Task requirements: Your answer must be an exact copy of the entries below, with no pictures in it.

------ Provided data ------

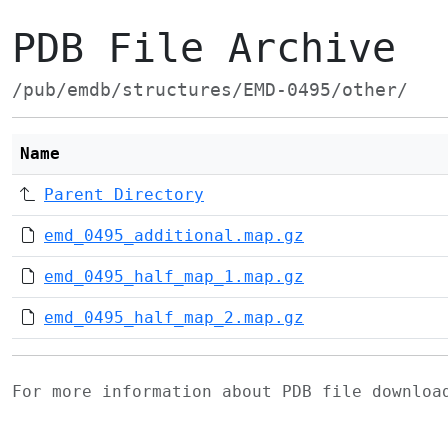
PDB File Archive
/pub/emdb/structures/EMD-0495/other/
Name
Parent Directory
emd_0495_additional.map.gz
emd_0495_half_map_1.map.gz
emd_0495_half_map_2.map.gz
For more information about PDB file downlo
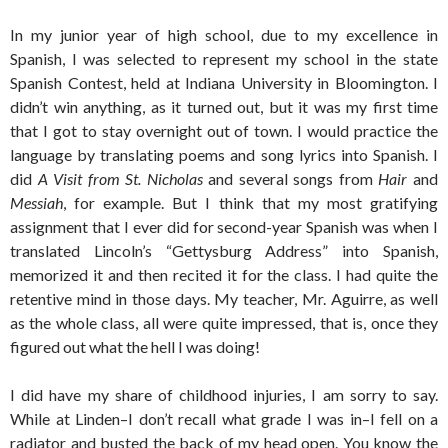
In my junior year of high school, due to my excellence in
Spanish, I was selected to represent my school in the state
Spanish Contest, held at Indiana University in Bloomington. I
didn’t win anything, as it turned out, but it was my first time
that I got to stay overnight out of town. I would practice the
language by translating poems and song lyrics into Spanish. I
did
A Visit from St. Nicholas
and several songs from
Hair
and
Messiah
, for example. But I think that my most gratifying
assignment that I ever did for second-year Spanish was when I
translated Lincoln’s “Gettysburg Address” into Spanish,
memorized it and then recited it for the class. I had quite the
retentive mind in those days. My teacher, Mr. Aguirre, as well
as the whole class, all were quite impressed, that is, once they
figured out what the hell I was doing!
I did have my share of childhood injuries, I am sorry to say.
While at Linden–I don’t recall what grade I was in–I fell on a
radiator and busted the back of my head open. You know the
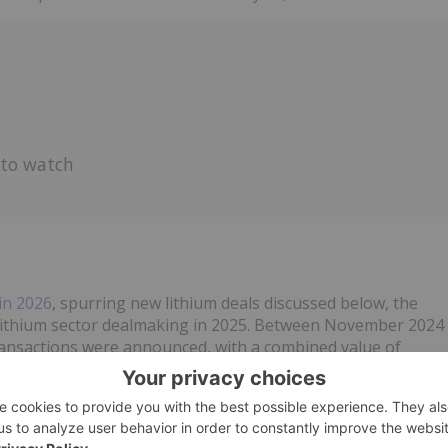
 to watch
in 2026
, spurring new lithium deals discussed below, the
 lithium sector dealmaking in 2025. Between November 2024
ansactions were announced, with a combined value of
on metric tons of lithium in acquired reserves and resources.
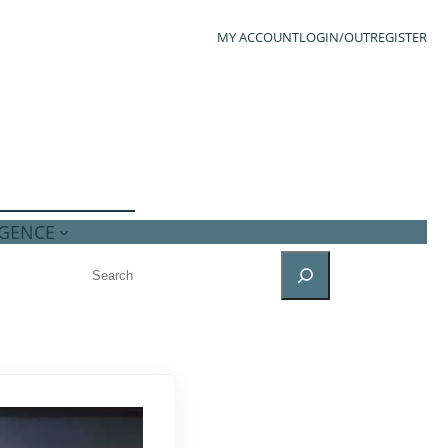
MY ACCOUNT
LOGIN/OUT
REGISTER
IGENCE
SEARCH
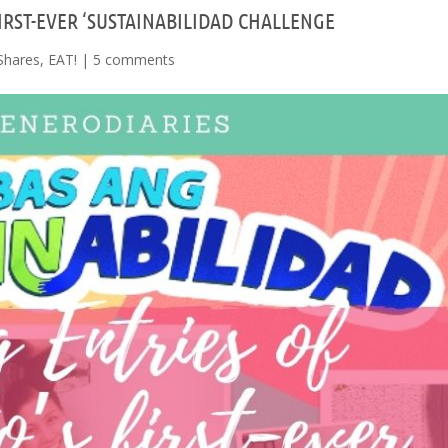
IRST-EVER ‘SUSTAINABILIDAD CHALLENGE
Shares
,
EAT!
|
5 comments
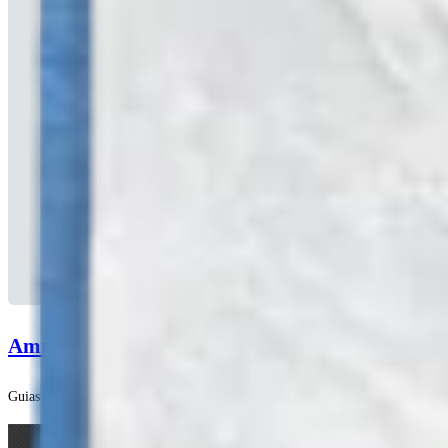
AmnionXpress™ Delivery Device Surgical Techn
Guias de técnicas cirúrgicas | English | 02/16/2021 | LT1-000057-en-US B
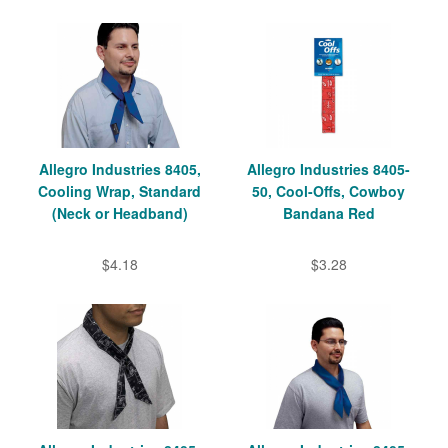
Allegro Industries 8405,
Allegro Industries 8405-
Cooling Wrap, Standard
50, Cool-Offs, Cowboy
(Neck or Headband)
Bandana Red
$4.18
$3.28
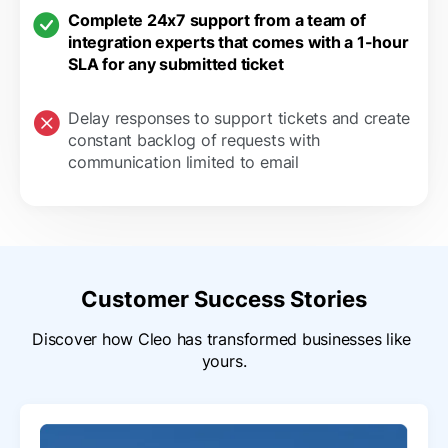
Complete 24x7 support from a team of
integration experts that comes with a 1-hour
SLA for any submitted ticket
Delay responses to support tickets and create
constant backlog of requests with
communication limited to email
Customer Success Stories
Discover how Cleo has transformed businesses like 
yours.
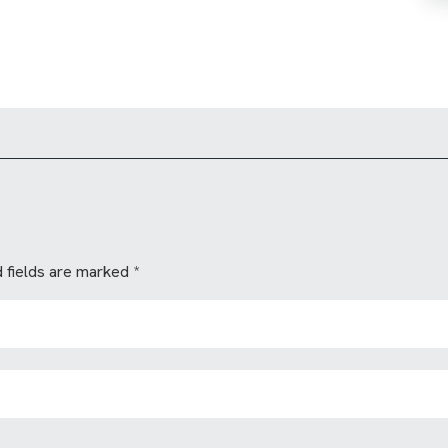
 fields are marked
*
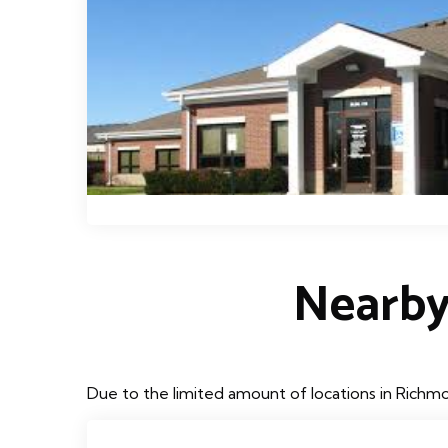
Nearby
Due to the limited amount of locations in Richmo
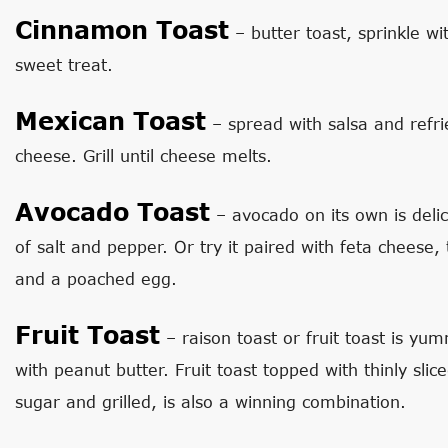
Cinnamon Toast
– butter toast, sprinkle wi
sweet treat.
Mexican Toast
– spread with salsa and refr
cheese. Grill until cheese melts.
Avocado Toast
– avocado on its own is delici
of salt and pepper. Or try it paired with feta cheese,
and a poached egg.
Fruit Toast
– raison toast or fruit toast is yu
with peanut butter. Fruit toast topped with thinly slice
sugar and grilled, is also a winning combination.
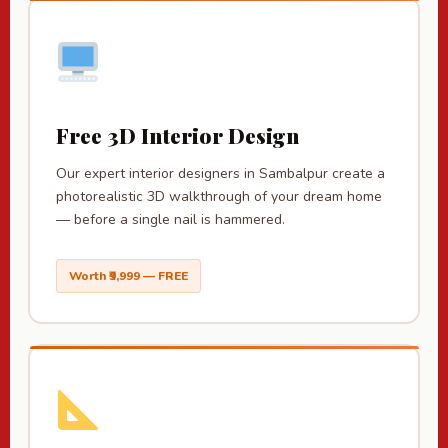
Free 3D Interior Design
Our expert interior designers in Sambalpur create a
photorealistic 3D walkthrough of your dream home
— before a single nail is hammered.
Worth ₹9,999 — FREE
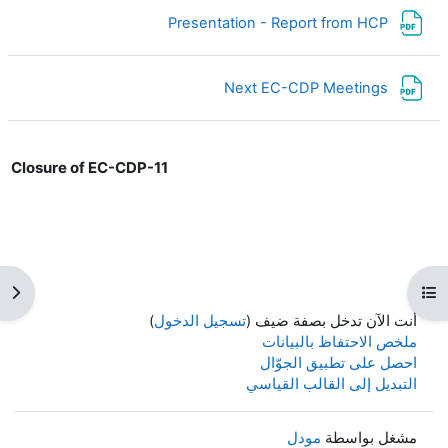
ملف
Presentation - Report from HCP
ملف
Next EC-CDP Meetings
Closure of EC-CDP-11
كتلة
فتح فهرس المقرر
)
تسجيل الدخول
أنت الآن تدخل بصفة ضيف (
ملخص الاحتفاظ بالبيانات
احصل على تطبيق الجوّال
التبديل إلى القالب القياسي
مودل
مشغل بواسطة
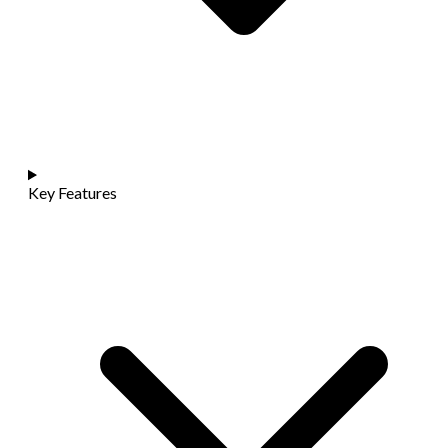
Key Features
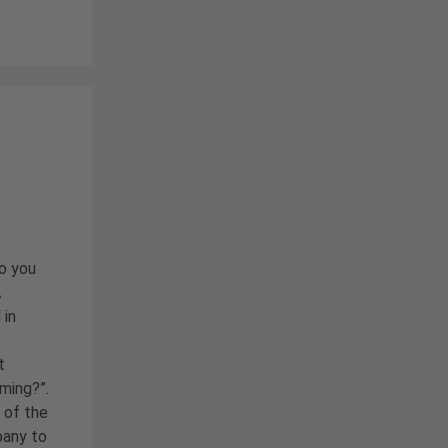
do you
A
 in
t
uming?”.
 of the
pany to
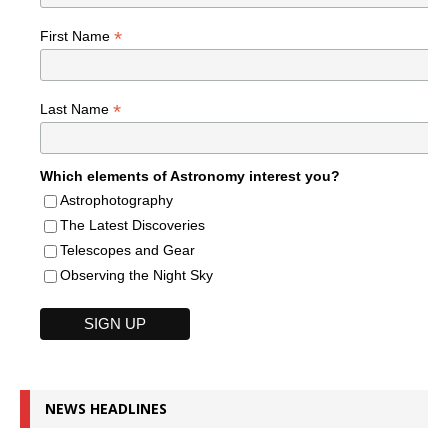
*
First Name
*
Last Name
Which elements of Astronomy interest you?
Astrophotography
The Latest Discoveries
Telescopes and Gear
Observing the Night Sky
NEWS HEADLINES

------

The completed task:
PDB File Archive
/pub/emdb/structures/EMD-0495/other/
Name
Parent Directory
emd_0495_additional.map.gz
emd_0495_half_map_1.map.gz
emd_0495_half_map_2.map.gz
For more information about PDB file downlo
In my junior year of high school, due to my excellence in
Spanish, I was selected to represent my school in the state
Spanish Contest, held at Indiana University in Bloomington. I
didn’t win anything, as it turned out, but it was my first time
that I got to stay overnight out of town. I would practice the
language by translating poems and song lyrics into Spanish. I
did
A Visit from St. Nicholas
and several songs from
Hair
and
Messiah
, for example. But I think that my most gratifying
assignment that I ever did for second-year Spanish was when I
translated Lincoln’s “Gettysburg Address” into Spanish,
memorized it and then recited it for the class. I had quite the
retentive mind in those days. My teacher, Mr. Aguirre, as well
as the whole class, all were quite impressed, that is, once they
figured out what the hell I was doing!
I did have my share of childhood injuries, I am sorry to say.
While at Linden–I don’t recall what grade I was in–I fell on a
radiator and busted the back of my head open. You know the
 to watch
in 2026
, spurring new lithium deals discussed below, the
 lithium sector dealmaking in 2025. Between November 2024
ansactions were announced, with a combined value of
on metric tons of lithium in acquired reserves and resources.
MY ACCOUNT
LOGIN/OUT
REGISTER
IGENCE
SEARCH
IRST-EVER ‘SUSTAINABILIDAD CHALLENGE
Shares
,
EAT!
|
5 comments
AmnionXpress™ Delivery Device Surgical Techn
Guias de técnicas cirúrgicas | English | 02/16/2021 | LT1-000057-en-US B
Allegro Industries 8405,
Allegro Industries 8405-
Cooling Wrap, Standard
50, Cool-Offs, Cowboy
(Neck or Headband)
Bandana Red
$4.18
$3.28
Complete 24x7 support from a team of
integration experts that comes with a 1-hour
SLA for any submitted ticket
Delay responses to support tickets and create
constant backlog of requests with
communication limited to email
Customer Success Stories
Discover how Cleo has transformed businesses like 
yours.
 fields are marked
*
Nearby
Due to the limited amount of locations in Richmo
Cinnamon Toast
– butter toast, sprinkle wi
sweet treat.
Mexican Toast
– spread with salsa and refr
cheese. Grill until cheese melts.
Avocado Toast
– avocado on its own is delici
of salt and pepper. Or try it paired with feta cheese,
and a poached egg.
Fruit Toast
– raison toast or fruit toast is yu
with peanut butter. Fruit toast topped with thinly slice
sugar and grilled, is also a winning combination.
Free 3D Interior Design
Our expert interior designers in Sambalpur create a
photorealistic 3D walkthrough of your dream home
— before a single nail is hammered.
Worth ₹9,999 — FREE
ملف
Presentation - Report from HCP
ملف
Next EC-CDP Meetings
Closure of EC-CDP-11
كتلة
فتح فهرس المقرر
)
تسجيل الدخول
أنت الآن تدخل بصفة ضيف (
ملخص الاحتفاظ بالبيانات
احصل على تطبيق الجوّال
التبديل إلى القالب القياسي
مودل
مشغل بواسطة
Key Features
do you
A
 in
t
uming?”.
 of the
pany to
*
First Name
*
Last Name
Which elements of Astronomy interest you?
Astrophotography
The Latest Discoveries
Telescopes and Gear
Observing the Night Sky
NEWS HEADLINES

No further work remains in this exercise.